CPU times: user 725 ms, sys: 261 ms, total: 985 ms
Wall time: 18.2 s


In [15]:
df_preproc[['date', 'content', 'preproc_parallel']].head(3)

Unnamed: 0,date,content,preproc_parallel
0,2016-06-30,Stellar pitching kept the Mets afloat in the f...,"[stellar, pitch, keep, mets, afloat, half, sea..."
1,2016-06-30,Mayor Bill de Blasio’s counsel and chief legal...,"[mayor, bill, blasio, counsel, chief, legal, a..."
2,2016-06-30,In the early morning hours of Labor Day last y...,"[early, labor, group, gunman, street, gang, cr..."


Timing this parallelized workflow shows significant performance gains (almost 4x)! As the number of documents becomes larger, the additional overhead of starting multiple worker threads with `joblib` is quickly paid for, and this method can significantly outperform the sequential methods.

### Effect of chunk size and batch size
Note that in the parallelized workflow, two parameters need to be specified - the optimum number can vary dependingo on the dataset. The `chunksize` controls the number of chunks being worked on by each process. In this example, for $8800$ documents, a chunksize of $1000$ is used. Too small a chunksize would mean that a large number of worker threads would spawn (each one waiting for other threads to complete), which can slow down execution significantly. Generally, a chunksize of around $1/10^{th}$ of the total number of documents can be used as a starting point.

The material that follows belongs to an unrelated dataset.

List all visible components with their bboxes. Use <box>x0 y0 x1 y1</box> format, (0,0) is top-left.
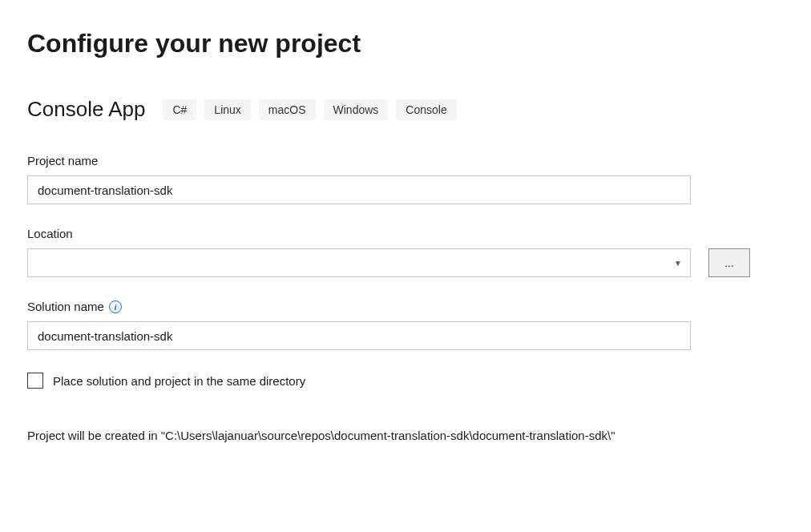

The batch size is parameter specific to `nlp.pipe`, and again, a good value depends on the data being worked on. For reasonably long-sized text such as news articles, it makes to keep the batch size reasonably small (so that each batch doesn't contain *really* long texts), so in this case $20$ was chosen for the batch size. For other cases (e.g. Tweets) where each document is much shorter in length, a larger batch size can be used.

**It is recommended to experiment with either parameter to see which combination produces the best performance**.

## Conclusions
In this exercise, a news article dataset (NY Times) was processed using a spaCy pipeline to output a list of lemmas representing the useful tokens present in each article's content. Out in the wild, data can come in any way, shape or form, so the `preprocess_parallel` method can be directly applied on any stream of texts (i.e. an arbitrarily long list) without having to use Pandas DataFrames. 

Give these methods a go in your future projects!